Encouragingly, genetically silencing NSD2 in laboratory grown human and mouse prostate cancer cells led to reduced colony formation and significantly held back invasion. And genetically inhibiting HSD2 in mouse models of prostate cancer led to increased survival and reduced metastastic burden, without affecting primary tumor growth. Similarly, pharmacological inhibition of NSD2 in human prostate cancer xenografts using a compound called MCTP-39 was linked with reduced tumor volume. “Taken together, these observations demonstrate that increased expression of NSD2 is associated with lethal and metastatic prostate cancer, and establish the functional relevance of NSD2 for metastatic prostate cancer progression,” the authors stated. “Together with the results of silencing NSD2 in vivo, these findings regarding MCTP-39 treatment suggest that NSD2 may be a target for intervention in advanced prostate cancer.”
The authors say their study demonstrates the value of cross-species evaluation of molecular data from GEMM and human cancers to identify mechanisms of metastatic progression. “We propose that the general strategy of integrating molecular analyses of tumors and metastases from relevant GEMMs with cross-species computational analyses of human cancer can be broadly adopted to identify new targets for prevention, detection, and potentially treatment of metastasis progression for other cancer types.”

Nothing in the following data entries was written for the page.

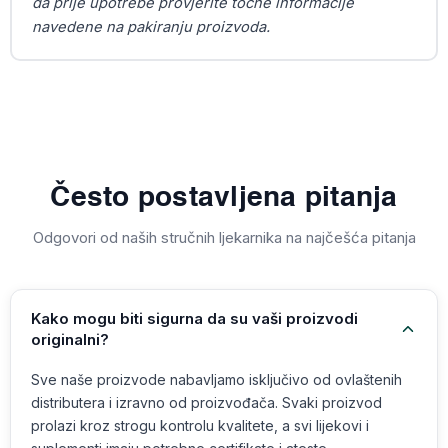
da prije upotrebe provjerite točne informacije
navedene na pakiranju proizvoda.
Često postavljena pitanja
Odgovori od naših stručnih ljekarnika na najčešća pitanja
Kako mogu biti sigurna da su vaši proizvodi
originalni?
Sve naše proizvode nabavljamo isključivo od ovlaštenih
distributera i izravno od proizvođača. Svaki proizvod
prolazi kroz strogu kontrolu kvalitete, a svi lijekovi i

The study findings indicate that combining NSD2 inhibitors with inhibition of other targets, including PI-3 kinase, androgen receptor, the histone methyltransferase component EZH2, and/or DNA repair mechanisms, “all of which are themselves targetable and highly relevant for prostate cancer,” may offer promising treatments for metastatic prostate cancer. The researchers also suggested testing out different combinations of therapy in their mouse model.